"It - das gewisse Etwas!" Am 15. Februar 1927 hatte der Film in den US-Kinos Premiere, und was dieses "It" sein sollte, sah man der Hauptdarstellerin Clara Bow sofort an. Das It-Girl war geboren. Autorin: Kirsten Böttcher
Elinor Glyn hatte Rudyard Kipling gelesen. 1904 hatte der spätere Autor des “Dschungelbuchs“ eine Kurzgeschichte publiziert, in der seine Protagonisten von einer Witwe schwärmen, die nicht einfach nur schön, nicht einfach nur unvergesslich gewesen sei: “Mrs. Bathurst“ wäre einfach “It“ gewesen- großes I, kleines t.
Sex Appeal und Unschuld
Dieses ins Deutsche übersetzte “gewisse Etwas“ transferierte Elinor Glyn, Pionierin kitschig-erotischer Frauenromane und Filmskriptautorin, in eine Neue Welt: Die Zwanziger Jahre gehörten Hollywood. Amerikanerinnen hatten sich das Wahlrecht, Jobs und Knie-kurze Röcke erkämpft, gingen einmal pro Woche in die Kinopaläste. Der Film “Das gewisse Etwas“ feierte am 15. Februar 1927 in den USA Premiere, und die Plot-Lieferantin Mrs. Glyn ließ es sich nicht nehmen, in einer “It“-Szene sich selbst zu spielen, um die kesse Verkäuferin Betty Lou, dargestellt von Clara Bow, auf der Leinwand zum It-Girl zu proklamieren: Sie habe diese 'innere Magie', die sowohl Männer als auch Frauen anzöge, sie verkörpere Sex-Appeal und Unschuld, Rätselhaftigkeit und Leichtlebigkeit. “Sie hat's einfach, das ist alles!“
50.000 Dollar ließ sich die geschäftstüchtige Schriftstellerin für ihr It-Konzept auszahlen.
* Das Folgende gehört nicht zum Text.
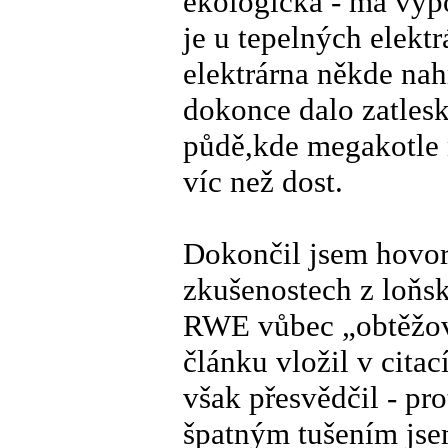
ekologická - má vyp
je u tepelných elekt
elektrárna někde nah
dokonce dalo zatlesk
půdě,kde megakotle n
víc než dost.
Dokončil jsem hovory
zkušenostech z loňsk
RWE vůbec „obtěžova
článku vložil v cita
však přesvědčil - pro
špatným tušením jse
Etwa dasselbe hatte Clara Bow für ihre letzten sieben Filme zusammen erhalten. Und in den Roaring Twenties war Clara Bow nicht irgendjemand: F. Scott Fitzgerald hielt sie für „auserkoren, den Pulsschlag einer gesamten Nation zu beschleunigen“. Denn sie war das Flapper-Girl schlechthin, das selbstbestimmt und gut gestylt seine Freizeit und Freiheit genießt - mit viel Rouge und rot gefärbtem Bubikopf. 1927 war die 22-jährige Clara Bow das erste Sexsymbol und der größte Star Hollywoods, der vor dem Film “It“ sage und schreibe bereits 35 Filme abgedreht hatte. Doch dieser Film machte sie endgültig zur Ikone: Sie erhielt 35.000 Fanbriefe pro Monat - oft nur adressiert an “Das It-Girl, Hollywood, USA.“
Schizophrene Illusion
Solche Adressaten sind heutzutage schwer vorstellbar - Präsidenten und der Weihnachtsmann ausgenommen. Dennoch mäandert der Typus It-Girl immer noch vital durch Zeitschriften und Internetklatsch, und zwar nunmehr als schwammige Berufsbezeichnung von meistens hübschen, modischen Frauen unter 30, beispielsweise: Alexa Chung, geboren 1983, Modell, Moderatorin, Londoner “It-Girl“.
Sie begann ihre Karriere bereits mit 14 Jahren, war das Titelgesicht der wichtigsten Teenager-Magazine, füttert täglich Blogs mit Beweisfotos ihres scheinbar privaten, eklektischen Modestils und ist bei allen Fashion Weeks heiß begehrter Gast. Laut New York Times zählte die stockdünne Britin, die es weit von sich weist, ein It-Girl zu sein, 2010 zu den einflussreichsten Frauen des Landes. Das It-Girl als schizophrene Illusion des selbstbestimmten Mädchens, das nur durch seine 'einzigartige Persönlichkeit' in den Mode-Olymp emporgestiegen ist.
Das “gewisse Etwas“, die “innere Magie“, die vor fast 100 Jahren Elinor Glyn popularisierte, wurde perfektioniert zur medial vernetzten Marketingfläche.